WORK TO COMPLETE:
Nothing but the records, copied exactly and stripped of pictures, should be in the answer.

EXERCISE MATERIAL:
#####
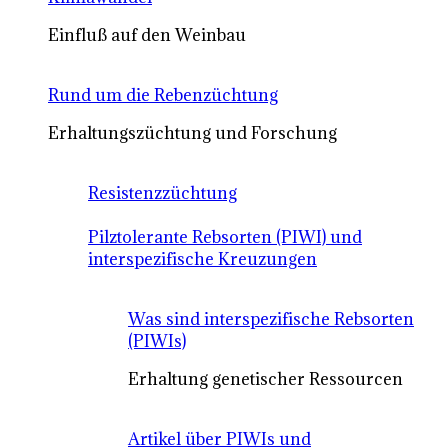
Einfluß auf den Weinbau
Rund um die Rebenzüchtung
Erhaltungszüchtung und Forschung
Resistenzzüchtung
Pilztolerante Rebsorten (PIWI) und
interspezifische Kreuzungen
Was sind interspezifische Rebsorten
(PIWIs)
Erhaltung genetischer Ressourcen
Artikel über PIWIs und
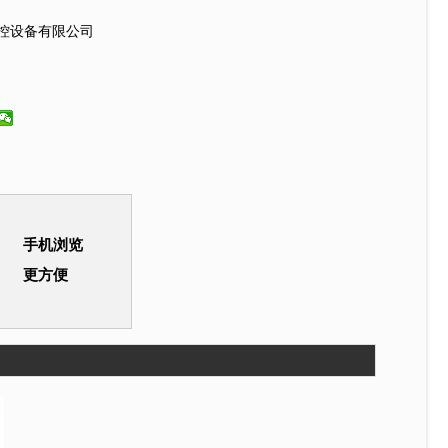
控设备有限公司
手机浏览
更方便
#####
RESULT OF THIS TASK:
Einfluß auf den Weinbau
Rund um die Rebenzüchtung
Erhaltungszüchtung und Forschung
Resistenzzüchtung
Pilztolerante Rebsorten (PIWI) und
interspezifische Kreuzungen
Was sind interspezifische Rebsorten
(PIWIs)
Erhaltung genetischer Ressourcen
Artikel über PIWIs und
控设备有限公司
手机浏览
更方便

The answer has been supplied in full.